Stored data entries:
= Beginning of Section =
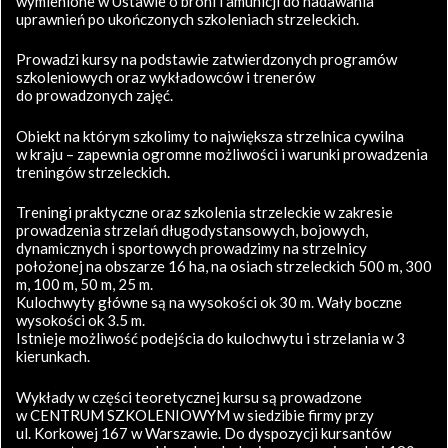
wymienione w Ustawie o broni i amunicji do nadawania
uprawnień po ukończonych szkoleniach strzeleckich.
Prowadzi kursy na podstawie zatwierdzonych programów
szkoleniowych oraz wykładowców i trenerów
do prowadzonych zajęć.
Obiekt na którym szkolimy to największa strzelnica cywilna
w kraju – zapewnia ogromne możliwości i warunki prowadzenia
treningów strzeleckich.
Treningi praktyczne oraz szkolenia strzeleckie w zakresie
prowadzenia strzelań długodystansowych, bojowych,
dynamicznych i sportowych prowadzimy na strzelnicy
położonej na obszarze 16 ha, na osiach strzeleckich 500 m, 300
m, 100 m, 50 m, 25 m.
Kulochwyty główne są na wysokości ok 30 m. Wały boczne
wysokości ok 3.5 m.
Istnieje możliwość podejścia do kulochwytu i strzelania w 3
kierunkach.
Wykłady w części teoretycznej kursu są prowadzone
w CENTRUM SZKOLENIOWYM w siedzibie firmy przy
ul. Korkowej 167 w Warszawie. Do dyspozycji kursantów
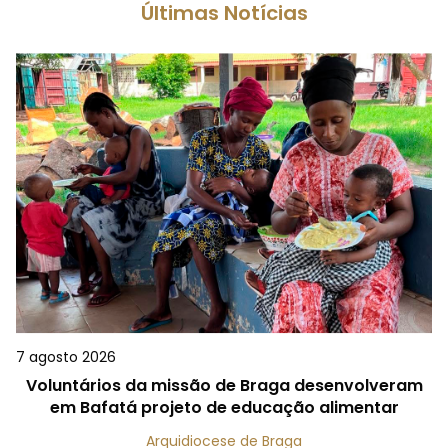
Últimas Notícias
7 agosto 2026
Voluntários da missão de Braga desenvolveram
em Bafatá projeto de educação alimentar
Arquidiocese de Braga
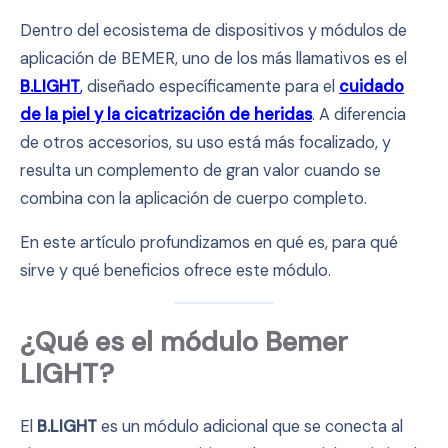
Dentro del ecosistema de dispositivos y módulos de
aplicación de BEMER, uno de los más llamativos es el
B.LIGHT
,
diseñado específicamente para el
cuidado
de la piel y la cicatrización de heridas
. A diferencia
de otros accesorios, su uso está más focalizado, y
resulta un complemento de gran valor cuando se
combina con la aplicación de cuerpo completo.
En este artículo profundizamos en qué es, para qué
sirve y qué beneficios ofrece este módulo.
¿Qué es el módulo Bemer
LIGHT?
El
B.LIGHT
es un módulo adicional que se conecta al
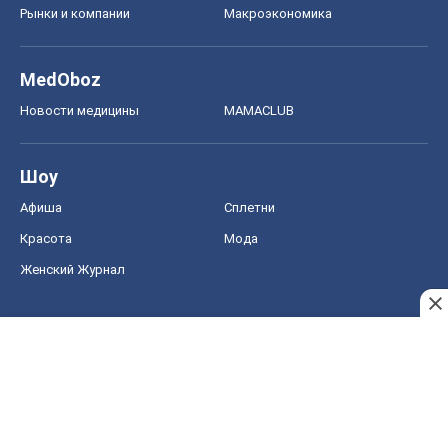
Рынки и компании
Mакроэкономика
MedOboz
Новости медицины
MAMACLUB
Шоу
Афиша
Сплетни
Красота
Мода
Женский Журнал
= End of Section =
DESCRIPTION OF THE TASK
Return only the lines from the one that contains "Dentro del ecosistema" through the closing line of the data, inclusive, reproduced exactly and with every picture left out.

SOLVED PROBLEM
Dentro del ecosistema de dispositivos y módulos de
aplicación de BEMER, uno de los más llamativos es el
B.LIGHT
,
diseñado específicamente para el
cuidado
de la piel y la cicatrización de heridas
. A diferencia
de otros accesorios, su uso está más focalizado, y
resulta un complemento de gran valor cuando se
combina con la aplicación de cuerpo completo.
En este artículo profundizamos en qué es, para qué
sirve y qué beneficios ofrece este módulo.
¿Qué es el módulo Bemer
LIGHT?
El
B.LIGHT
es un módulo adicional que se conecta al
Рынки и компании
Mакроэкономика
MedOboz
Новости медицины
MAMACLUB
Шоу
Афиша
Сплетни
Красота
Мода
Женский Журнал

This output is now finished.